Pelikan Petit
Kuş gözlemcisi Muallim Pelin Kuş tarafından balıkçılların yaşadığı bir sazlıkta ayağı sakat numarası yaparken bulunan Pelikan Petit, derhal kucaklanıp eve götürülmüştü. Bunun üzerine doğal hayata müdahale suçlamasına maruz kalan Pelin, Kuşçular cemiyetinden atılmıştı.

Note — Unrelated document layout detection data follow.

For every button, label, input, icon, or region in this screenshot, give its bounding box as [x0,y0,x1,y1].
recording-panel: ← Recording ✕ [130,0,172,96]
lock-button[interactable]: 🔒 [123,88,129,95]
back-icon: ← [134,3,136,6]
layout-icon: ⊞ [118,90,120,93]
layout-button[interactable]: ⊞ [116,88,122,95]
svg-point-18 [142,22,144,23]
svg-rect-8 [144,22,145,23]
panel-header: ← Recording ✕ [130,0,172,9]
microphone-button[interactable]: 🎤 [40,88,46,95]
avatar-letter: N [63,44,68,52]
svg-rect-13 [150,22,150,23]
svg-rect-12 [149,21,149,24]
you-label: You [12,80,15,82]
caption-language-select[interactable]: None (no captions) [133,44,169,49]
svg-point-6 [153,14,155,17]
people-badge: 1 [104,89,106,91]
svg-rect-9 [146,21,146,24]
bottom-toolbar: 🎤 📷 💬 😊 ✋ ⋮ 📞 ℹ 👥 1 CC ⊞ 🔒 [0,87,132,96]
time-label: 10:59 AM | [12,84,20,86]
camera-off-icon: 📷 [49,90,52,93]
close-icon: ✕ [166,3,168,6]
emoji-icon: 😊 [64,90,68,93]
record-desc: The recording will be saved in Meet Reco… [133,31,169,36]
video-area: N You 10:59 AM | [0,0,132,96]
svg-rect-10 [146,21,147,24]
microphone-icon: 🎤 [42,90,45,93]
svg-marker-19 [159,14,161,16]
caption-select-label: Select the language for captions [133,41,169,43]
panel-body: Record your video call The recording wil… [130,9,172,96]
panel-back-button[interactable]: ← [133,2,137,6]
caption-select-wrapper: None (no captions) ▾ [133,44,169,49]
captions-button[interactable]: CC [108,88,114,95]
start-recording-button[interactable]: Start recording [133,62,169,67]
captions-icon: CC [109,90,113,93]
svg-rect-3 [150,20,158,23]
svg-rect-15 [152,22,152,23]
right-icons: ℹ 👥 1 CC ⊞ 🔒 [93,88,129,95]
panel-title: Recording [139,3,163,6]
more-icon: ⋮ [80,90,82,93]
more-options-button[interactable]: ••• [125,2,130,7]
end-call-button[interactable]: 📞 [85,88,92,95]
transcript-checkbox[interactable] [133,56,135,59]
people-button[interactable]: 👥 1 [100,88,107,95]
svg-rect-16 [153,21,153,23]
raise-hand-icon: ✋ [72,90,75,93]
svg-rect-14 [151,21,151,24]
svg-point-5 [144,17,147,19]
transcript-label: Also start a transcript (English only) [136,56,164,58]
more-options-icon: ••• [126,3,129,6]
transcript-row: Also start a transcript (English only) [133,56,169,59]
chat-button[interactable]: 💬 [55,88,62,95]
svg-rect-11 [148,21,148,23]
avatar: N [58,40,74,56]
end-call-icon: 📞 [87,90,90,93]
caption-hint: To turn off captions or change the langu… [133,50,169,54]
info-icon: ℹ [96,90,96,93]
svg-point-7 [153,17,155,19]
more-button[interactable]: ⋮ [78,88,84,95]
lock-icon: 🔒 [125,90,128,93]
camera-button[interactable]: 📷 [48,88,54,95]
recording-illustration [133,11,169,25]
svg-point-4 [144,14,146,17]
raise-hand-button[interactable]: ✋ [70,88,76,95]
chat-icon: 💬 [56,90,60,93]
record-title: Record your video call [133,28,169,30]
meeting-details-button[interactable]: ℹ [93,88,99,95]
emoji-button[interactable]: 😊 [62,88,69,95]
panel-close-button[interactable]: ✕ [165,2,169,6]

Pelikan'a Petit ismi de yeni sahibi Fransızca öğretmeni Pelin Kuş tarafından verilmişti. Ayağının sakat olduğu sanısına kapılan Pelin, Petit'i sahiplenir sahiplenmez ilk iş olarak aşağı mahalledeki Baytara götürmüştü. Hayvanlardan, bilhassa kuşlardan iyi anlayan ve Veterinerliği derece ile bitiren, bu süreçte kopya çekip ortalamasını yükseltmeyi de ihmal etmeyen Baytar Petek, pis bir gülümseyişle 'Bunun hiçbir şeyi yok, biraz şımarıklık yapmış'' dedi. Bunun üzerine Pelin, Petit'i alıp evinin yolunu tuttu, ona bahçede bir yer hazırladı. Günler geçiyor ve Petit büyüyordu. Girdiği dost ortamlarında sürekli Pelikanı Petitten bahseden Pelin, hergün özçekim yapıp sosyal mecralarda fotoğraflarını paylaşıyordu. Bunda şüphesiz, kovulduğu kuşçular cemiyetini kıskandırma gayesi de vardı.

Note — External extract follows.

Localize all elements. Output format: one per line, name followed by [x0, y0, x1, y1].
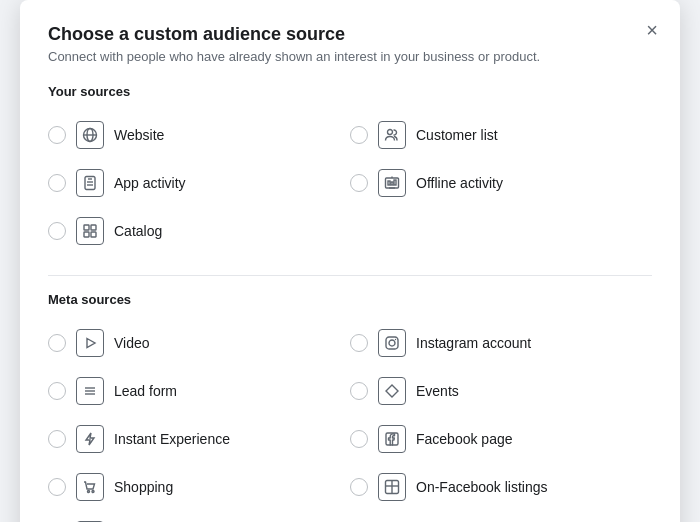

Petit'in şöhretinin yayılması pek uzun zaman almadı. Pelin'in muallim çevresinin ekonomi, muhasebe dalıyla haşır neşir olanlar, Petit ile bir ayrı ilgilenir olmuştu. Bunda elbette bir çıkar olmalıydı. Sokak köpeklerine hoşt, olta balıkçılığı yapan amcaların yakınında bulunan kedilere pist diyen bir cenahtan Petit'e şefkat gösteren birisinin çıkması neredeyse imkânsızdı. Peki, Petit'i cazip kılan neydi? Detone bir şekide çığlığa benzer çıkardığı ses mi? Yoksa bakımlı, yumuşacık tüyleri miydi?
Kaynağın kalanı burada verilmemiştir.